This is not a discipline problem. It is a structural one. Service catalogs are declarative documents. Someone writes a catalog-info.yaml, checks it into a repo, and the catalog ingests it. This works exactly as long as humans keep those files up to date. Which is to say, it works for about a quarter before drift sets in.

Different Tools, Same Blind Spots

The landscape of "system of record" tools is crowded, and none of them actually provide a complete picture.

Service catalogs (Backstage, Cortex, OpsLevel) answer "what services exist and who owns them." They do not answer "what depends on this service" or "what breaks if it changes," because those relationships live in systems the catalog does not connect to. Your dependency graph is only as good as what someone remembered to declare in YAML.

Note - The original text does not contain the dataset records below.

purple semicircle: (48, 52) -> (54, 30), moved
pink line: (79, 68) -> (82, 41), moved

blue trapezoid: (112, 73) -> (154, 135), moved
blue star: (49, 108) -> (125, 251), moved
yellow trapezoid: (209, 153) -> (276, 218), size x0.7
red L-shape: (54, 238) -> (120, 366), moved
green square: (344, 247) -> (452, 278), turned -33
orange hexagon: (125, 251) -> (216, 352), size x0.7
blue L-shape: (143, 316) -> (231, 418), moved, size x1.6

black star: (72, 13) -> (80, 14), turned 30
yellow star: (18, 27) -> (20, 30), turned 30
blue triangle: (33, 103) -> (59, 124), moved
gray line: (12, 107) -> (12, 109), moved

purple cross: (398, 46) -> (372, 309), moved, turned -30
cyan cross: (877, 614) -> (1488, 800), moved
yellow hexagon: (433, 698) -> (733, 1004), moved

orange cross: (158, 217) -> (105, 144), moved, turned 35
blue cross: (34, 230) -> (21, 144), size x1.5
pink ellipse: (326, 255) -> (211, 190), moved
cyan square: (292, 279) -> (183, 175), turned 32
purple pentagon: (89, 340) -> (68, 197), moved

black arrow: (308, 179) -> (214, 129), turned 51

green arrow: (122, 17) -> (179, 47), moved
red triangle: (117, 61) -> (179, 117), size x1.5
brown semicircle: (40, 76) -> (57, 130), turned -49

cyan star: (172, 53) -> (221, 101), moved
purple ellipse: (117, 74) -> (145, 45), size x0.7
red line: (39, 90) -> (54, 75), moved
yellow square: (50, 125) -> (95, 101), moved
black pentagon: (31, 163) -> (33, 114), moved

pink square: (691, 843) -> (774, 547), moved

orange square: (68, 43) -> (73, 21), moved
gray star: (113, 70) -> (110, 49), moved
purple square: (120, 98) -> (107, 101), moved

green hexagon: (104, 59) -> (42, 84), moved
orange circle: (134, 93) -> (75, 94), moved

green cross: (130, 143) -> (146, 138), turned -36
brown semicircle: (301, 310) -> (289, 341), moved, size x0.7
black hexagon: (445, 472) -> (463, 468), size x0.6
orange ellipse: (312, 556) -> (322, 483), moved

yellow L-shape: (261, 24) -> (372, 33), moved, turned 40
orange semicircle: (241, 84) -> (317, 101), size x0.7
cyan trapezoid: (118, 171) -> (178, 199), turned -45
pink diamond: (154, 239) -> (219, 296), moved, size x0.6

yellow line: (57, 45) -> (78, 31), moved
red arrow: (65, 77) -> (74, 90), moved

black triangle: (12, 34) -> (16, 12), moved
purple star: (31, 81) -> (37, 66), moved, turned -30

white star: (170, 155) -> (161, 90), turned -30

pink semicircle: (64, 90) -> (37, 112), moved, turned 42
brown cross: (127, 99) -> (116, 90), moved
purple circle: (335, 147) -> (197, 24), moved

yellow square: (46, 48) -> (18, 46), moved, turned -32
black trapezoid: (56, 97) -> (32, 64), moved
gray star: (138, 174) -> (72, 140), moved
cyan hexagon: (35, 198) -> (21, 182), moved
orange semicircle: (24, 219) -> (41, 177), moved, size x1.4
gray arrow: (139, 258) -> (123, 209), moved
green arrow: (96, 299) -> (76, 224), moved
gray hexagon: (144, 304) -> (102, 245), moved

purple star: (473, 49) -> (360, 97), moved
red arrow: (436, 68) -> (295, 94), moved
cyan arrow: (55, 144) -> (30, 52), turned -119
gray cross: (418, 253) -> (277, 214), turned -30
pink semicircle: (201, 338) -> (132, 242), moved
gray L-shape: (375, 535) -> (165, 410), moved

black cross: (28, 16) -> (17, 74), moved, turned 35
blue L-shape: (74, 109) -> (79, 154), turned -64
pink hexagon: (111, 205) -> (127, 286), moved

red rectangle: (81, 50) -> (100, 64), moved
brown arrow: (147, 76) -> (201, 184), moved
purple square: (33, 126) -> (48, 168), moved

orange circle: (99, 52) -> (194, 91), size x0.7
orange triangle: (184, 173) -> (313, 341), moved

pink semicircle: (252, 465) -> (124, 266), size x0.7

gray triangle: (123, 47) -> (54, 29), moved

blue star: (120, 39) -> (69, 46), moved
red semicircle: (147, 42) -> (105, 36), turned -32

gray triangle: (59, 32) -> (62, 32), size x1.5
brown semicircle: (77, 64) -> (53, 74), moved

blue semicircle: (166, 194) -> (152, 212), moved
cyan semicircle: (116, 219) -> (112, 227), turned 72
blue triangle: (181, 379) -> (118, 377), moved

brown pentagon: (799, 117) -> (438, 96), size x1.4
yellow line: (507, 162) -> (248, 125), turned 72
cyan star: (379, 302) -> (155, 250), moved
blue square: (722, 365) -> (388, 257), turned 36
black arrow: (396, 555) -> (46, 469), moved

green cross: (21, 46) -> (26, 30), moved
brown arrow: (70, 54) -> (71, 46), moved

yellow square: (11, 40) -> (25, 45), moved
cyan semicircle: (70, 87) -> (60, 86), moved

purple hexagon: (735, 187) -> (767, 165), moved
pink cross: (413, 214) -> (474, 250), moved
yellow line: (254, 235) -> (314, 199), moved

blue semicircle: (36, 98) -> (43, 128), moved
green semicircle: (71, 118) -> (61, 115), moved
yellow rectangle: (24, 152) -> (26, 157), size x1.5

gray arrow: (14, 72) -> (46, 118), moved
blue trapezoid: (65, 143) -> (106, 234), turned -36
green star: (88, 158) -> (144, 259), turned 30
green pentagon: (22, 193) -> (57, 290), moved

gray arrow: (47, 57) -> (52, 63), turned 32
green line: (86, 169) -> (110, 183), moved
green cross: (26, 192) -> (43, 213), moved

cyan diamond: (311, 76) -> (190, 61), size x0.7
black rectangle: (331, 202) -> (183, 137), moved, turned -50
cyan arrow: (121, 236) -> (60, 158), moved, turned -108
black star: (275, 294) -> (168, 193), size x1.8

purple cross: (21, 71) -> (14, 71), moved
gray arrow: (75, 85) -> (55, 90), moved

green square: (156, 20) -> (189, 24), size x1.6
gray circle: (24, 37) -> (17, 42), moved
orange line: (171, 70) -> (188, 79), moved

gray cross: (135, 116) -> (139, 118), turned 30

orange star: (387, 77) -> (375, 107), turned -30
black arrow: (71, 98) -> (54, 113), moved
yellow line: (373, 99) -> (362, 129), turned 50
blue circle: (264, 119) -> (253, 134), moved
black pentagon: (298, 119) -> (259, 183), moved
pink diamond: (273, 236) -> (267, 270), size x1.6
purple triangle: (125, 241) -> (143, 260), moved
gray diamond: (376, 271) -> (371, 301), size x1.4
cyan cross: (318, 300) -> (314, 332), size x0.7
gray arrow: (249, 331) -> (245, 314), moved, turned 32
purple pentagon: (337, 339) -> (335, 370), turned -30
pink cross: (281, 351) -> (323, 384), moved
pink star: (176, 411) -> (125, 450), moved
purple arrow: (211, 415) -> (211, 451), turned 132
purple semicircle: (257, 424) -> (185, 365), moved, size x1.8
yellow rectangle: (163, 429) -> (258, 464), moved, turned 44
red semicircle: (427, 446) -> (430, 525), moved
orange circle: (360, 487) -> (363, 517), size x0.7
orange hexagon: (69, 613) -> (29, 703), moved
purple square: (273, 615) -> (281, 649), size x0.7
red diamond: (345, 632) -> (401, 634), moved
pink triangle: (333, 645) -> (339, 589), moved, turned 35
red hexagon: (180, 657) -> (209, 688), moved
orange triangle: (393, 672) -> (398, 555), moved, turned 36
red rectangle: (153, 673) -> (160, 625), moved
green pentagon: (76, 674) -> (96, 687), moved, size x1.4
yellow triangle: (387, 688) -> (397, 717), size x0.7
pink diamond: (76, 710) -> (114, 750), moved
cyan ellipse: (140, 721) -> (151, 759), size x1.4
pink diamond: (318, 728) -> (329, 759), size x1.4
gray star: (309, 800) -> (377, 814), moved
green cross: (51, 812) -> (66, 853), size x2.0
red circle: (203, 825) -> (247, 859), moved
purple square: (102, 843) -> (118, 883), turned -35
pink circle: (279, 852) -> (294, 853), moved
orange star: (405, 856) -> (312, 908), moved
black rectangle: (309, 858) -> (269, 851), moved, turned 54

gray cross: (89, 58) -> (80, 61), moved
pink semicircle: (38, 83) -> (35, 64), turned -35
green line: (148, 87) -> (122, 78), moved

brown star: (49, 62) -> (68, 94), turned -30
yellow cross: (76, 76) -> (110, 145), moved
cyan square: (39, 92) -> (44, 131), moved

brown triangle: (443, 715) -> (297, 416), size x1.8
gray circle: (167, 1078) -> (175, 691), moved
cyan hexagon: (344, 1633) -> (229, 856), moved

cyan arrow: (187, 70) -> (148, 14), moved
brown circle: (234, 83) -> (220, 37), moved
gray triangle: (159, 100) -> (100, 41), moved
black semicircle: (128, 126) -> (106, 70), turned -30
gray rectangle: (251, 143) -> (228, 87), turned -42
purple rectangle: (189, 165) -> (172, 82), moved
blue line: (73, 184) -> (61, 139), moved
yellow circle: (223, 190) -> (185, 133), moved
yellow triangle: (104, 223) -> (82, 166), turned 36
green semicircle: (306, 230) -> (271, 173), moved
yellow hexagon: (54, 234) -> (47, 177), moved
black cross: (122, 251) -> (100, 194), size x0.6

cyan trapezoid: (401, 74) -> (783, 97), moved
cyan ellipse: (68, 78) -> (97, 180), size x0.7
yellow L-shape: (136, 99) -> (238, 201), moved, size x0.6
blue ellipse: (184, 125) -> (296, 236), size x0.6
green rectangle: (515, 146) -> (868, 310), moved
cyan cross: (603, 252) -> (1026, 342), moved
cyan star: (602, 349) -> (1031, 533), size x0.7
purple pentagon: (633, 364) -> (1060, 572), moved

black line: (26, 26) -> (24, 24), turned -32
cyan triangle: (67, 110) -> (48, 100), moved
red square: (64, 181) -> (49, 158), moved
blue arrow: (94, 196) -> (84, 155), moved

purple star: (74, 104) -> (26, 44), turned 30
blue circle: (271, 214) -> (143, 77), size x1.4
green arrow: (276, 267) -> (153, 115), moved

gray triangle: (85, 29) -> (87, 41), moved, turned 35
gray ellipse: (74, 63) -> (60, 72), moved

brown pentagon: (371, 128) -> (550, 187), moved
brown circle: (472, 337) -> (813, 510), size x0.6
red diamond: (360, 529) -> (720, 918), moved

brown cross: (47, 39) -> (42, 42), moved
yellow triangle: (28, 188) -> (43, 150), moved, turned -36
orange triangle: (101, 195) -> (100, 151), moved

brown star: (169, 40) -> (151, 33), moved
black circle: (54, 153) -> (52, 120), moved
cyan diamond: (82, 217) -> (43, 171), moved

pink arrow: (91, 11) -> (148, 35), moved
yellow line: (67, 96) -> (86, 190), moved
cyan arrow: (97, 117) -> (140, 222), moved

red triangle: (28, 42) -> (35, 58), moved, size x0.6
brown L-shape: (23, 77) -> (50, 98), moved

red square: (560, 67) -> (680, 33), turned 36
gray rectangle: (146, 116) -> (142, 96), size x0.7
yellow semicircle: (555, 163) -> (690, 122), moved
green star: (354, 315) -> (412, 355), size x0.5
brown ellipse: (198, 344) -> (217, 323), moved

CMDBs (ServiceNow, Device42) track IT assets. They are rarely real-time, rarely complete, and not designed for the kind of cross-domain correlation that modern infrastructure requires. ServiceNow does not connect to GitHub, Kubernetes, or your identity provider in any meaningful way. It is a database of records that someone was supposed to keep current.

Observability platforms (Datadog, Dynatrace) show metrics and traces, which is essential during incidents. But they do not connect to your identity provider, your ticketing system, or your cloud IAM policies. They tell you what is slow. They do not tell you who is responsible or what else is affected.

The result is that teams have Backstage AND Datadog AND ServiceNow, and they still cannot answer "what breaks if we deprecate this service" without a week of Slack archaeology.

When Change Communication Depends on People, Not Process

The infrastructure lead I spoke with described another failure mode that catalogs cannot solve. When his team makes a change that affects other teams, good communication about that change only happens "when a PM is involved." It is person-dependent, not process-dependent.

Think about what that means. The blast radius of a change (who needs to know, what might break, which downstream consumers are affected) is determined by whether someone with the right organizational awareness happens to be paying attention. If the PM is on vacation, or if the change seems minor enough to skip the usual process, affected teams find out when things break.

No service catalog addresses this. Catalogs can tell you that Service A exists and Team B owns it. They cannot tell you that Service A's API is consumed by three other services through a shared library, that one of those services has a hardcoded timeout that will trigger cascading failures if latency increases, and that the team responsible for that service is in a different timezone and will not see the Slack notification until morning.

What a Live Ontology Provides

A live ontology takes a different approach. Instead of asking humans to declare what exists and how it connects, it discovers that information directly from the infrastructure, continuously.

Discovery vs. declaration. A live ontology queries your actual infrastructure: Kubernetes clusters, cloud providers, CI/CD systems, monitoring tools, and source repositories. It builds the graph from what it finds. No YAML required. No ownership forms to fill out. The representation tracks reality because it is derived from reality.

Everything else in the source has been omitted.